Output all of the records word for word and drop the images.
• • •
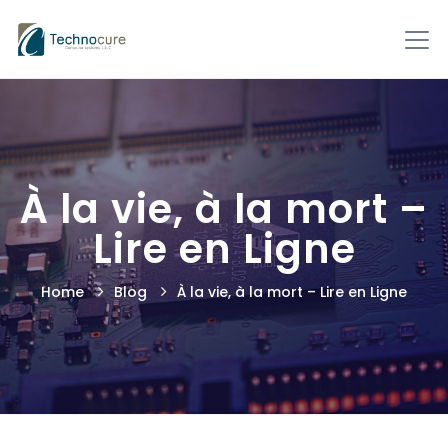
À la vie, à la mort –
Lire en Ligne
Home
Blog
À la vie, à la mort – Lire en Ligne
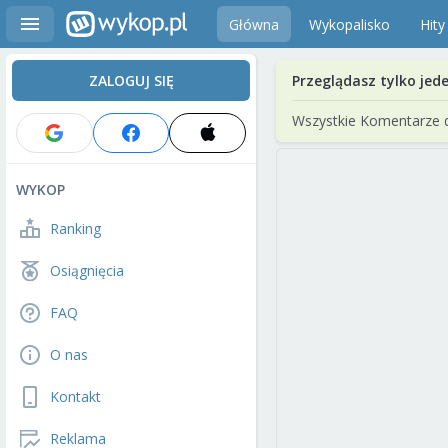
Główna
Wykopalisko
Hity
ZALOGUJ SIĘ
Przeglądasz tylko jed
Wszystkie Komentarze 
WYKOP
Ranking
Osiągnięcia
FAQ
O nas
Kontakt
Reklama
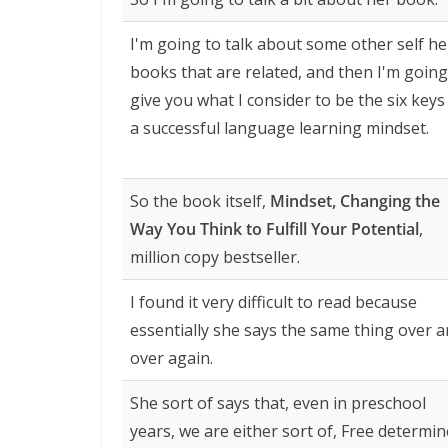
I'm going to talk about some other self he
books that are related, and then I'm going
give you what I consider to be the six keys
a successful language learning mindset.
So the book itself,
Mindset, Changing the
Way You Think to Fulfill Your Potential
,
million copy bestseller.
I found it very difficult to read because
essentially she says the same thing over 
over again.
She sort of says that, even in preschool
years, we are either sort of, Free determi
• • •
Answer to this task >>
À la vie, à la mort –
Lire en Ligne
Home
Blog
À la vie, à la mort – Lire en Ligne
Główna
Wykopalisko
Hity
ZALOGUJ SIĘ
Przeglądasz tylko jed
Wszystkie Komentarze 
WYKOP
Ranking
Osiągnięcia
FAQ
O nas
Kontakt
Reklama
I'm going to talk about some other self he
books that are related, and then I'm going
give you what I consider to be the six keys
a successful language learning mindset.
So the book itself,
Mindset, Changing the
Way You Think to Fulfill Your Potential
,
million copy bestseller.
I found it very difficult to read because
essentially she says the same thing over 
over again.
She sort of says that, even in preschool
years, we are either sort of, Free determi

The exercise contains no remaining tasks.